Barbara Berlusconi considera ingiuste queste cronache. Vorrei proprio capire su quali basi sono stata indicata con certezza come la responsabile. Tra l’altro, i tempi e i ripetuti tamponi negativi fatti da mio padre dimostrano il contrario. La caccia all’untore è una cosa da Medioevo, e la trovo umanamente inaccettabile oltre che scientificamente indimostrabile».

La sua non è stata un’estate di feste e movide. «No, non ci sto a sentirmi dire questo. Non mi riconosco in questa specie di ritratto. Non ho condotto alcuna vita sregolata in Sardegna. Le volte che sono uscita la sera in tre mesi si possono contare sulle dita di una mano. Mai come quest’anno sono stata praticamente sempre a Villa Certosa: altro che movida. Pannolini, piuttosto».

Non ci sono state feste a Villa Certosa. Arriva anche una nota ufficiale da Arcore a smentirla. Barbara Berlusconi ridisegna i tempi. Non c’è lei al centro del contagio. Lo fa con l’amarezza di chi si ritrova davanti a un tribunale improvvisato. «Dopo tre tamponi e un test sierologico negativi è molto improbabile che papà abbia preso il Covid 19 da me.
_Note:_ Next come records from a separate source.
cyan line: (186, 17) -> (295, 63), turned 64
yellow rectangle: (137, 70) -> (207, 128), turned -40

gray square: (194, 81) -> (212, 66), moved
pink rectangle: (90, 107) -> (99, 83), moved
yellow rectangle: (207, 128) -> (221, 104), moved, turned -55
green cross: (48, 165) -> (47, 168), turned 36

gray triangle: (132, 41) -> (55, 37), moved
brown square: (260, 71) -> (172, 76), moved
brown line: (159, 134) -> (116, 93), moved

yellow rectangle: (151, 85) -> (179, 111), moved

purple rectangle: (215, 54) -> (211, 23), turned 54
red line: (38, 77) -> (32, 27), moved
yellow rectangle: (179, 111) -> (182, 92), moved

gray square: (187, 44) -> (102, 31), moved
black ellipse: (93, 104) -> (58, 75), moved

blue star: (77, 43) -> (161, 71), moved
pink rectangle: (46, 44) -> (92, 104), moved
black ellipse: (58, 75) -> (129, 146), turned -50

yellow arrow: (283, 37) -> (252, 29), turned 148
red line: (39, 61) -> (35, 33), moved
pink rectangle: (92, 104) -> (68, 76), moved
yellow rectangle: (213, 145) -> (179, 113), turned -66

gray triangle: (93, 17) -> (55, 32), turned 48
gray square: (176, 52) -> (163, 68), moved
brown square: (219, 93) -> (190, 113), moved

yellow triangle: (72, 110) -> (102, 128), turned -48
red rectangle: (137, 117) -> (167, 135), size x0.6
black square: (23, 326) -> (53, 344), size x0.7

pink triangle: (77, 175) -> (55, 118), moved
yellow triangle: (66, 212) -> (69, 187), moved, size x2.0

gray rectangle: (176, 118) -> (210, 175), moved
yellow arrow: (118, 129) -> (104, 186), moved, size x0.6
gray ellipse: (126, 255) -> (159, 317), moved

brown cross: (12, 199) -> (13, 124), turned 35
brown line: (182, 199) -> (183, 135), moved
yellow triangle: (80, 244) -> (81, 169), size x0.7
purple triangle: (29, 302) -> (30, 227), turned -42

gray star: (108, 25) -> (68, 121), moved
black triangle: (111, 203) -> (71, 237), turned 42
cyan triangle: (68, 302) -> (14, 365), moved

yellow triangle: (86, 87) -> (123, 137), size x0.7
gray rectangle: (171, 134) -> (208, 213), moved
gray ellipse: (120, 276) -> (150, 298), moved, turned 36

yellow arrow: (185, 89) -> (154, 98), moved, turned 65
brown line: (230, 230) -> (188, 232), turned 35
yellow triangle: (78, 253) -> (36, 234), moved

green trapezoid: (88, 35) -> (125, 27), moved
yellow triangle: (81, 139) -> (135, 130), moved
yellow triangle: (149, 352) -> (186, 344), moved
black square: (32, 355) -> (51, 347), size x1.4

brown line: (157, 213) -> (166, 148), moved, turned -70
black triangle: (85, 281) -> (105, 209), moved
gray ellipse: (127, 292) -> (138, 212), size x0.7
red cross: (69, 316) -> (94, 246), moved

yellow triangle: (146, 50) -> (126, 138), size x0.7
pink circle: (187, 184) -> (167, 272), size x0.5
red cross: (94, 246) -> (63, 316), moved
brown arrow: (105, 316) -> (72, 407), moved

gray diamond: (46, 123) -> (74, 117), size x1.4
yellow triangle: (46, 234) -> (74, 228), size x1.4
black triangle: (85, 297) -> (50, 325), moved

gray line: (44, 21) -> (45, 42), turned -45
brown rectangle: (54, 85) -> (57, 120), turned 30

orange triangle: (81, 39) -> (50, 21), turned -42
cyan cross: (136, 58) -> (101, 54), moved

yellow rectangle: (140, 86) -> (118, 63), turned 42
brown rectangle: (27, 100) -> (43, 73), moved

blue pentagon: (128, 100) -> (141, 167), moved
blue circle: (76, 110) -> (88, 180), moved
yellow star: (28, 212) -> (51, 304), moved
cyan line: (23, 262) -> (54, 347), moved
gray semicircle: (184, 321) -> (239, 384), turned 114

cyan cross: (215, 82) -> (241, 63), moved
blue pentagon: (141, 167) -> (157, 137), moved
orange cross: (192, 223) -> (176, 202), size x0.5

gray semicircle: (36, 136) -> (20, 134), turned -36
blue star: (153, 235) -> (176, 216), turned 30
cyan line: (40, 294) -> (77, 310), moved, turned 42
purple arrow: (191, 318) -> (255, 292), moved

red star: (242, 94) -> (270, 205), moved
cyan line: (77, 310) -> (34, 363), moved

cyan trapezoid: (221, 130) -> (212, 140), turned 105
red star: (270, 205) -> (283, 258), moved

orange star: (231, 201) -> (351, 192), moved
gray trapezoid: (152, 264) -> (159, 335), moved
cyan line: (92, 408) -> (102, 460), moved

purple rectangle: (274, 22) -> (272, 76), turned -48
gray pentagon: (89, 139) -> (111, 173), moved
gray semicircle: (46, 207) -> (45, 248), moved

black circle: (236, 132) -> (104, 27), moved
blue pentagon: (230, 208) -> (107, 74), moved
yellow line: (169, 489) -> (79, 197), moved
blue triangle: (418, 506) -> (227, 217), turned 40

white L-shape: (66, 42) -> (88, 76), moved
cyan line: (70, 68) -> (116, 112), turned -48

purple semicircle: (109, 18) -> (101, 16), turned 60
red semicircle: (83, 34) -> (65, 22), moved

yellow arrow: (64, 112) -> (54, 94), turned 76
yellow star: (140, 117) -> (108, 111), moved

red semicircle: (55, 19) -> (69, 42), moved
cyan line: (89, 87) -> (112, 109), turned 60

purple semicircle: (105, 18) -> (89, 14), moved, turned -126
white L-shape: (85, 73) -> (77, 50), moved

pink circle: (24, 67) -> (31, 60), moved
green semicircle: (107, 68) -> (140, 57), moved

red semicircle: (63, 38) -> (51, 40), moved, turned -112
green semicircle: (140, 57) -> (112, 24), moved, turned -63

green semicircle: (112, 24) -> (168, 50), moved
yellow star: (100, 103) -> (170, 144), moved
Lui è risultato positivo molto dopo, e ultimamente il periodo di incubazione del virus si è ridotto». Non buttatemi fango e da figlia chiede di poter vivere questi momenti senza ricostruzioni «indimostrabili e strumentali».

La richiesta finale è quel tanto di rispetto umano che spetta a tutti: «Credo di averne diritto». Poi una telefonata al padre: «Sei un uomo dalle mille risorse. Come da tante battaglie, ne uscirai più forte di prima. L’Italia ha bisogno di te perché sei l’unico che può portare moderazione e proposte concrete ed efficaci per risollevare il nostro Paese da questo momento di crisi e di sbando. Ti sono vicina con il cuore».

La malattia non è un giallo. Non servono investigatori. Questo è il momento di stare vicini a Silvio Berlusconi. È quello che ricorda Paolo, il fratello. «Sono sollevato dalle parole di Zangrillo. Siamo tutti più fiduciosi». Subito però arrivano le domande sui presunti untori. Ancora una volta: chi è il colpevole? «Questo – dice Paolo Berlusconi – mi sembra un gioco assurdo. Non si può sapere dove Silvio abbia preso il virus. Non ci sono colpe, ma casualità, è inutile cercare colpe. Ripeto. Non possiamo sapere come sia avvenuto il contagio, come in tutto il mondo avvengono con incontri, magari casuali».

Una cosa è certa: ammalarsi di Covid non è una colpa. Non c’è peccato. Nessuno se lo va a cercare. Questo vale per tutti. La caccia agli untori è una malattia.